The Permanent Court of Arbitration (PCA) tribunal in The Hague a day earlier backed the Philippines' case against China's claims to a strategic set of islands in the sea.
Beijing boycotted the PCA proceedings, saying the court had no jurisdiction to rule on the issues.
"It is the Philippines that has created and stirred up the trouble," Vice Foreign Minister Liu Zhenmin, said ahead of introducing a paper on Wednesday that blamed the Philippines for what it said was a violation of an agreement with China to settle the disputes via bilateral negotiation. He said Manila had "distorted facts and concocted a pack of lies."
Liu added that Beijing reserves the right to declare an Air Defense Identification Zone over the sea. "China has established an ADIZ over the East China Sea," Liu told reporters on Wednesday.
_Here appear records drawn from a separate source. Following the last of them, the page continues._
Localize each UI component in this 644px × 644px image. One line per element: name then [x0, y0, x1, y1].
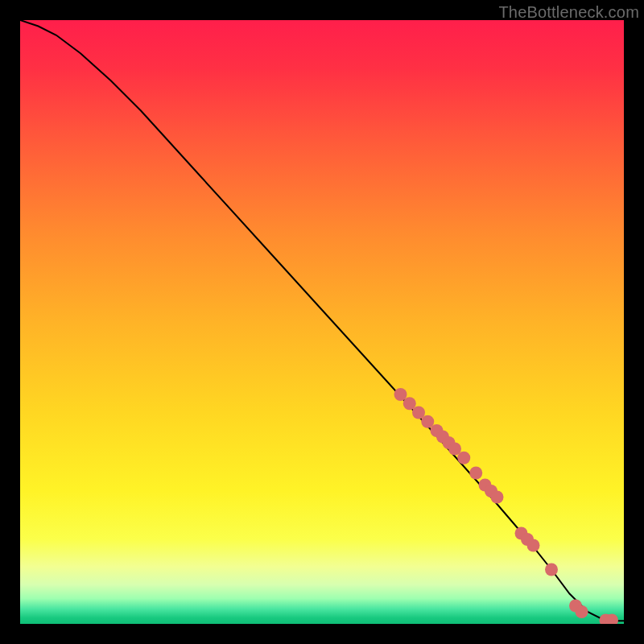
data-marker: [527, 539, 540, 552]
data-marker: [491, 491, 504, 504]
plot-area: [20, 20, 624, 624]
watermark-text: TheBottleneck.com: [498, 3, 639, 22]
data-marker: [469, 467, 482, 480]
gradient-background: [20, 20, 624, 624]
chart-svg: [20, 20, 624, 624]
data-marker: [545, 564, 558, 576]
data-marker: [457, 452, 470, 464]
chart-frame: TheBottleneck.com: [0, 0, 644, 644]
data-marker: [576, 605, 588, 618]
He said that China hopes other countries will not take the opportunity to threaten China and that "we hope that they will work with China to protect the peace and stability of the South China Sea, and not let the South China Sea become the origin of a war."
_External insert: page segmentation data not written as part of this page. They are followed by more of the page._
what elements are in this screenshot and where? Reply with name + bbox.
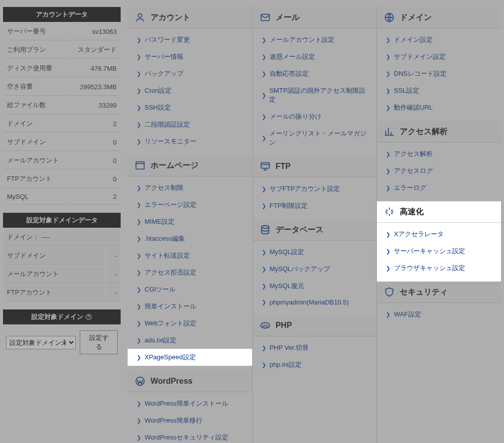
chevron-right-icon: ❯ xyxy=(386,168,391,174)
domain-icon xyxy=(384,12,395,23)
section-body-database: ❯MySQL設定❯MySQLバックアップ❯MySQL復元❯phpmyadmin(… xyxy=(253,241,377,315)
menu-item[interactable]: ❯簡単インストール xyxy=(128,298,252,315)
menu-item[interactable]: ❯phpmyadmin(MariaDB10.5) xyxy=(253,295,377,310)
menu-item[interactable]: ❯二段階認証設定 xyxy=(128,116,252,133)
menu-item-label: MySQLバックアップ xyxy=(270,265,330,274)
menu-item[interactable]: ❯SSL設定 xyxy=(377,82,501,99)
menu-item[interactable]: ❯サブFTPアカウント設定 xyxy=(253,180,377,197)
menu-item[interactable]: ❯メールアカウント設定 xyxy=(253,31,377,48)
menu-item[interactable]: ❯自動応答設定 xyxy=(253,65,377,82)
section-header-wordpress: WordPress xyxy=(128,371,252,392)
chevron-right-icon: ❯ xyxy=(386,265,391,272)
menu-item[interactable]: ❯DNSレコード設定 xyxy=(377,65,501,82)
menu-item[interactable]: ❯WordPress簡単インストール xyxy=(128,395,252,412)
menu-item[interactable]: ❯MIME設定 xyxy=(128,213,252,230)
menu-item[interactable]: ❯迷惑メール設定 xyxy=(253,48,377,65)
menu-item-label: サブFTPアカウント設定 xyxy=(270,184,340,193)
chevron-right-icon: ❯ xyxy=(137,202,142,208)
menu-item-label: 迷惑メール設定 xyxy=(270,52,315,61)
section-header-database: データベース xyxy=(253,219,377,241)
menu-item[interactable]: ❯ブラウザキャッシュ設定 xyxy=(377,260,501,277)
chevron-right-icon: ❯ xyxy=(262,249,267,256)
menu-item-label: 二段階認証設定 xyxy=(145,120,190,129)
menu-item[interactable]: ❯メーリングリスト・メールマガジン xyxy=(253,125,377,151)
svg-text:php: php xyxy=(262,324,268,328)
menu-item[interactable]: ❯リソースモニター xyxy=(128,133,252,150)
chevron-right-icon: ❯ xyxy=(386,311,391,318)
menu-item[interactable]: ❯WordPress簡単移行 xyxy=(128,412,252,429)
chevron-right-icon: ❯ xyxy=(386,88,391,94)
menu-item[interactable]: ❯アクセス拒否設定 xyxy=(128,264,252,281)
menu-item[interactable]: ❯Xアクセラレータ xyxy=(377,226,501,243)
chevron-right-icon: ❯ xyxy=(137,287,142,293)
menu-item[interactable]: ❯バックアップ xyxy=(128,65,252,82)
menu-item[interactable]: ❯FTP制限設定 xyxy=(253,197,377,214)
menu-item-label: 動作確認URL xyxy=(394,103,433,112)
section-body-access: ❯アクセス解析❯アクセスログ❯エラーログ xyxy=(377,143,501,201)
menu-item[interactable]: ❯Cron設定 xyxy=(128,82,252,99)
menu-item[interactable]: ❯WordPressセキュリティ設定 xyxy=(128,429,252,443)
section-title: ホームページ xyxy=(151,160,198,171)
menu-item[interactable]: ❯アクセスログ xyxy=(377,162,501,179)
menu-item[interactable]: ❯動作確認URL xyxy=(377,99,501,116)
menu-item-label: php.ini設定 xyxy=(270,360,302,369)
menu-item[interactable]: ❯Webフォント設定 xyxy=(128,315,252,332)
menu-item-label: PHP Ver.切替 xyxy=(270,343,309,352)
chevron-right-icon: ❯ xyxy=(137,435,142,441)
menu-item-label: サブドメイン設定 xyxy=(394,52,446,61)
chevron-right-icon: ❯ xyxy=(137,185,142,191)
menu-item[interactable]: ❯ドメイン設定 xyxy=(377,31,501,48)
section-header-php: php PHP xyxy=(253,315,377,336)
menu-item[interactable]: ❯パスワード変更 xyxy=(128,31,252,48)
menu-item[interactable]: ❯サーバーキャッシュ設定 xyxy=(377,243,501,260)
section-body-security: ❯WAF設定 xyxy=(377,303,501,328)
menu-item[interactable]: ❯メールの振り分け xyxy=(253,108,377,125)
account-row-label: ディスク使用量 xyxy=(4,60,69,77)
menu-item-label: Cron設定 xyxy=(145,86,171,95)
section-body-speed: ❯Xアクセラレータ❯サーバーキャッシュ設定❯ブラウザキャッシュ設定 xyxy=(377,223,501,282)
menu-item[interactable]: ❯サブドメイン設定 xyxy=(377,48,501,65)
menu-item[interactable]: ❯MySQLバックアップ xyxy=(253,261,377,278)
menu-item[interactable]: ❯SMTP認証の国外アクセス制限設定 xyxy=(253,82,377,108)
menu-item[interactable]: ❯CGIツール xyxy=(128,281,252,298)
section-title: ドメイン xyxy=(400,12,432,23)
menu-item[interactable]: ❯XPageSpeed設定 xyxy=(128,349,252,366)
menu-item-label: Xアクセラレータ xyxy=(394,230,444,239)
menu-item[interactable]: ❯.htaccess編集 xyxy=(128,230,252,247)
chevron-right-icon: ❯ xyxy=(137,219,142,225)
menu-item-label: サイト転送設定 xyxy=(145,251,190,260)
menu-item[interactable]: ❯MySQL復元 xyxy=(253,278,377,295)
account-row-value: 33289 xyxy=(70,97,120,114)
menu-item[interactable]: ❯WAF設定 xyxy=(377,306,501,323)
domain-row-label: サブドメイン xyxy=(4,247,105,265)
chevron-right-icon: ❯ xyxy=(262,345,267,351)
menu-item[interactable]: ❯エラーログ xyxy=(377,179,501,196)
menu-item-label: WordPress簡単移行 xyxy=(145,416,202,425)
menu-item-label: パスワード変更 xyxy=(145,35,190,44)
menu-item[interactable]: ❯ads.txt設定 xyxy=(128,332,252,349)
account-data-title: アカウントデータ xyxy=(3,7,121,22)
menu-item[interactable]: ❯MySQL設定 xyxy=(253,244,377,261)
menu-item[interactable]: ❯エラーページ設定 xyxy=(128,196,252,213)
chevron-right-icon: ❯ xyxy=(137,401,142,407)
menu-item[interactable]: ❯SSH設定 xyxy=(128,99,252,116)
chevron-right-icon: ❯ xyxy=(262,37,267,43)
account-row-value: 2 xyxy=(70,189,120,205)
chevron-right-icon: ❯ xyxy=(137,337,142,344)
target-domain-select[interactable]: 設定対象ドメイン未 xyxy=(6,336,76,349)
set-domain-button[interactable]: 設定する xyxy=(80,330,118,354)
menu-item[interactable]: ❯php.ini設定 xyxy=(253,356,377,373)
account-row-label: 総ファイル数 xyxy=(4,97,69,114)
account-row-label: サーバー番号 xyxy=(4,23,69,40)
help-icon xyxy=(85,313,92,320)
menu-item[interactable]: ❯PHP Ver.切替 xyxy=(253,339,377,356)
domain-row-label: FTPアカウント xyxy=(4,284,105,301)
chevron-right-icon: ❯ xyxy=(137,122,142,128)
chevron-right-icon: ❯ xyxy=(137,303,142,310)
menu-item[interactable]: ❯サイト転送設定 xyxy=(128,247,252,264)
menu-item[interactable]: ❯サーバー情報 xyxy=(128,48,252,65)
section-title: アカウント xyxy=(151,12,190,23)
menu-item[interactable]: ❯アクセス解析 xyxy=(377,146,501,162)
chevron-right-icon: ❯ xyxy=(262,362,267,368)
menu-item[interactable]: ❯アクセス制限 xyxy=(128,179,252,196)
Whether Beijing sets up such a zone - which would require civilian aircraft to identify themselves to military controllers - depends on "the level of threat we receive," Liu said.
"Do not turn the South China Sea into a cradle of war," he said, insisting: "China's aim is to turn the South China Sea into a sea of peace, friendship and cooperation."
The five judges who had ruled in the case "made money from the Philippines," Liu said, openly attacking the integrity of the tribunal. "Maybe other people gave them money too," he added. "Are these kinds of judges representative?" he asked rhetorically. "Do they understand Asian culture?" A Japanese former president of the International Tribunal on the Law of the Sea, Shunji Yanai, had "manipulated the entire proceedings" from behind the scenes, he alleged.
Philippines content with the decision
Former Philippine President Benigno Aquino III, who had brought the case against China in 2013, said on Wednesday that the ruling had "brought clarity to the South China Sea disputes."
"The ruling now establishes better conditions that enable countries to engage each other, bearing in mind their duties and rights within a context that espouses equality and amity," Aquino said.
Chinese dredging vessels are purportedly seen in the waters around Fiery Cross Reef in the disputed Spratly Islands in the South China Sea.
Aquino's successor, Rodrigo Duterte, has taken a softer line against Beijing, saying he is open to bilateral talks.
Meanwhile, Australian Foreign Minister Julie Bishop said on Wednesday that China's reputation and ambitions of becoming a world leader would suffer if it ignored the South China Sea ruling.
She described the ruling as final and legally binding. "To ignore it would be a serious international transgression," Bishop told Australian Broadcasting Corp. "There would be strong reputational costs."
She said she expected to speak with her counterparts in China and the Philippines in coming days and that the ruling would be discussed at the upcoming ASEAN and East Asia Summit meetings in mid-July.